A surgical team at University Hospitals' Rainbow Babies & Children's Hospital in Cleveland will try to separate the brains in four stages, the last stage being the most difficult. Rainbow hopes to begin the first surgery in May, so Dogaru and her daughters will move to Cleveland in early April.

Dogaru said she knows there is a chance one or both of her daughters will not survive the operation. On the other hand, Tatiana has not gained weight in three months, unusual for a toddler. And because Anastasia has no functioning kidneys, Tatiana's must work hard to serve both girls. The twins could not survive on one kidney if one were to fail.

"They are my little warriors, my little fighters," Dogaru said.

She and her husband, Alin, a Byzantine Catholic priest, are native Romanians. When Anastasia and Tatiana were delivered by Caesarean section in January 2004 at a hospital in Rome, doctors didn't hold out much hope.
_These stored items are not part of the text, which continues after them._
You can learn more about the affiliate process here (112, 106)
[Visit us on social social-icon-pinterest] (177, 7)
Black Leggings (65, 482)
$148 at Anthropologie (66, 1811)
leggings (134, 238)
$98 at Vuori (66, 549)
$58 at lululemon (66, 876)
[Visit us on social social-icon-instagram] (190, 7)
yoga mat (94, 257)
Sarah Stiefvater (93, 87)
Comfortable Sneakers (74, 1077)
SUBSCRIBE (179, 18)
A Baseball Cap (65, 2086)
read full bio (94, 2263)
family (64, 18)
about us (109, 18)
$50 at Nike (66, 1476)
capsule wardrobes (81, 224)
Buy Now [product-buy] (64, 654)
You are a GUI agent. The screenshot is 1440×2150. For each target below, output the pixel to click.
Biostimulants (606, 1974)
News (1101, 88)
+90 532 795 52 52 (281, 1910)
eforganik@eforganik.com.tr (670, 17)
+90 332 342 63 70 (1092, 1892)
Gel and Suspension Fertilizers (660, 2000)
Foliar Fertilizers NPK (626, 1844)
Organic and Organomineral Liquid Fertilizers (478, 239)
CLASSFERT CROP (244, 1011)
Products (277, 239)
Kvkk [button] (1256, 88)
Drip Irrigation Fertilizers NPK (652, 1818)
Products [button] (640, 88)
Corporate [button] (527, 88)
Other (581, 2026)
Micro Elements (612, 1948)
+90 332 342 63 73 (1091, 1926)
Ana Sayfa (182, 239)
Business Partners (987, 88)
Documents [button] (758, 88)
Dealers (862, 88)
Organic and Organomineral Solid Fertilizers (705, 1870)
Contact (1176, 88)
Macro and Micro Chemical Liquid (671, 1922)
It was Alin's sister in Toronto who pointed the family to Children's Medical Center Dallas, where a team of surgeons had just separated Egyptian twins joined at the head.

Alin contacted the World Craniofacial Foundation, an organization headquartered in Dallas and founded by a plastic surgeon who had helped separate the Egyptian boys. That surgeon, Dr. Kenneth Salyer, took an interest in the Dogaru case, and by the fall of 2004, Claudia Dogaru and her 9-month-old twins were on their way to Texas.

Dogaru prefers not to dwell on the two years she spent waiting to hear whether the Dallas team would take her case. She is grateful Rainbow stepped in, and she looks forward to making new friends in Cleveland.

Her husband, who visited her sporadically from Italy, now volunteers at a parish in Canton, Ohio, so the family will be together for the surgery, she said. She believes their faith will get them through the coming months.

"These little creatures changed and touched a lot of lives and changed, definitely, my life," Claudia Dogaru said. "I don't know why, but I never blamed [God] for this. They are a joy every day."